• **Your assignment**: In the entries below, find each line with the word "buttons" and pull it out.

Page segmentation data:
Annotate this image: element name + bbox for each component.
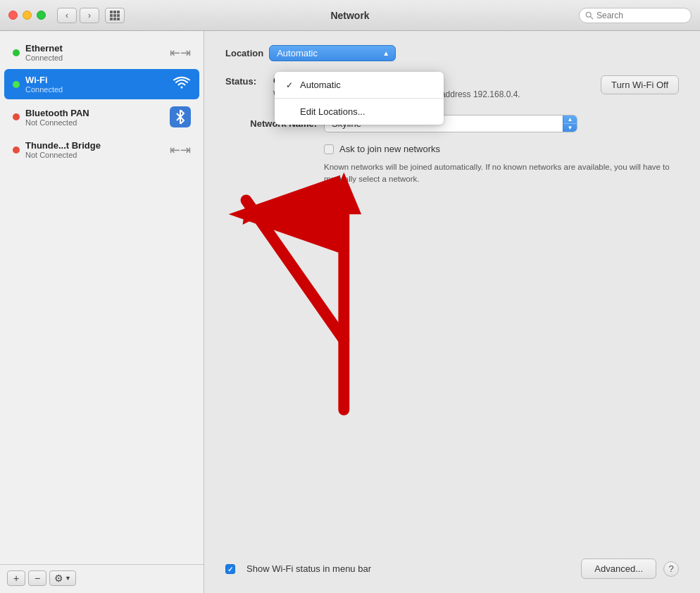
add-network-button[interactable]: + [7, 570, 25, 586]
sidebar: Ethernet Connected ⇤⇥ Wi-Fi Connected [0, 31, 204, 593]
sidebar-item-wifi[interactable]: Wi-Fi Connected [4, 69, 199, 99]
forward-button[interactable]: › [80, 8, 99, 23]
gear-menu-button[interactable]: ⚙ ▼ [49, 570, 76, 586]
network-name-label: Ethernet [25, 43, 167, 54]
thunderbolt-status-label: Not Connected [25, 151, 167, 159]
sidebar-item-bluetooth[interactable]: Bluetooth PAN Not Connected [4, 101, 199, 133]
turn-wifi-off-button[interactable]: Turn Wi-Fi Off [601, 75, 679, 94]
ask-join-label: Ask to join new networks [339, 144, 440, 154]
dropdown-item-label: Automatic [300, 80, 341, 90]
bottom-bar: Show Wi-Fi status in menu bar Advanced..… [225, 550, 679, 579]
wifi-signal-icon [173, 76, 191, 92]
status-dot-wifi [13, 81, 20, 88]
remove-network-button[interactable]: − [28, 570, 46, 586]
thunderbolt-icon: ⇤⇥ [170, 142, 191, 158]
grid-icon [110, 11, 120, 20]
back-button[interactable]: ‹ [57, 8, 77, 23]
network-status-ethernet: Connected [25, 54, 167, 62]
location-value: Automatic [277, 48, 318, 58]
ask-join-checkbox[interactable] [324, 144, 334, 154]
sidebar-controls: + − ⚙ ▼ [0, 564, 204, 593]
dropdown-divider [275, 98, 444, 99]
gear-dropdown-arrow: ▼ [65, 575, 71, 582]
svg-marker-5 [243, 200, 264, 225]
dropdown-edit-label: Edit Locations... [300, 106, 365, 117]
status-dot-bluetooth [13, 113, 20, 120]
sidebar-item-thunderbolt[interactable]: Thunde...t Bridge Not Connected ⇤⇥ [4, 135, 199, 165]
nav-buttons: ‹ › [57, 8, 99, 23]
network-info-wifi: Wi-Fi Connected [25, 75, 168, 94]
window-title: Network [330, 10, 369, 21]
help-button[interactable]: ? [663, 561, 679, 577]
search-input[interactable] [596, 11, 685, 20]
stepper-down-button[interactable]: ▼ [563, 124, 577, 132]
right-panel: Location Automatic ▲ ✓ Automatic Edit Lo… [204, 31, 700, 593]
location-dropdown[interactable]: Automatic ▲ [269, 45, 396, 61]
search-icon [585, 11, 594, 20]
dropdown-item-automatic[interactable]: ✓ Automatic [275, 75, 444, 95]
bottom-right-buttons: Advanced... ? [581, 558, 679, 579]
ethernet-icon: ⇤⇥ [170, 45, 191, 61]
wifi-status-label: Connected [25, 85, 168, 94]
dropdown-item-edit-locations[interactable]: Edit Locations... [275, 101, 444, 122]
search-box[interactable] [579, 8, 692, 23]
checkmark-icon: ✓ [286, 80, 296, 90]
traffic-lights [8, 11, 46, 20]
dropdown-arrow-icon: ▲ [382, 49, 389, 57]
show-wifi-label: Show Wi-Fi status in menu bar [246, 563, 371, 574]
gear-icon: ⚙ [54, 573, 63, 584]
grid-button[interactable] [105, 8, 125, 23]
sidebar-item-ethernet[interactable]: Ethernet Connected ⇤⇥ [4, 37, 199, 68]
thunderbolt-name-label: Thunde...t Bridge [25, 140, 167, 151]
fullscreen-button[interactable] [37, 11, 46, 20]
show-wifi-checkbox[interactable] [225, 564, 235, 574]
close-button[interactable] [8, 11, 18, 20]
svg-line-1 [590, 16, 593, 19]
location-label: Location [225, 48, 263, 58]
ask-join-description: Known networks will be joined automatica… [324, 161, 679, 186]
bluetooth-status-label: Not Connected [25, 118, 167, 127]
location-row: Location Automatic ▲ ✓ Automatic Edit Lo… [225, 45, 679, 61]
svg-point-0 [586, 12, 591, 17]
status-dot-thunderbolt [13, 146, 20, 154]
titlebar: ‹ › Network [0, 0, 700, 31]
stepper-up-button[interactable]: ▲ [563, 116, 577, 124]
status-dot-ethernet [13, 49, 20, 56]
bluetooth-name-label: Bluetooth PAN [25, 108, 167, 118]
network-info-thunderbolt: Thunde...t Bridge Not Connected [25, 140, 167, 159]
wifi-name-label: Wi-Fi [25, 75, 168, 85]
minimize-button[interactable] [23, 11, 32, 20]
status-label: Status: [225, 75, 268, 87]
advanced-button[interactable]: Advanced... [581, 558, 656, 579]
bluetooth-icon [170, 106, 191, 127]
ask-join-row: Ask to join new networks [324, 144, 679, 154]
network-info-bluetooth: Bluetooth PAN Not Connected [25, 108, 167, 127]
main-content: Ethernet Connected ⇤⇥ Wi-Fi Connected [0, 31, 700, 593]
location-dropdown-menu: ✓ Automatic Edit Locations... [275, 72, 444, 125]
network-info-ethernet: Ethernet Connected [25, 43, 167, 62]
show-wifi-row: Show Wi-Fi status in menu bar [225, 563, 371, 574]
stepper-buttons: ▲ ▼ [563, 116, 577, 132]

• **Worked solution**:
nav-buttons: ‹ › [57, 8, 99, 23]
bottom-right-buttons: Advanced... ? [581, 558, 679, 579]
stepper-buttons: ▲ ▼ [563, 116, 577, 132]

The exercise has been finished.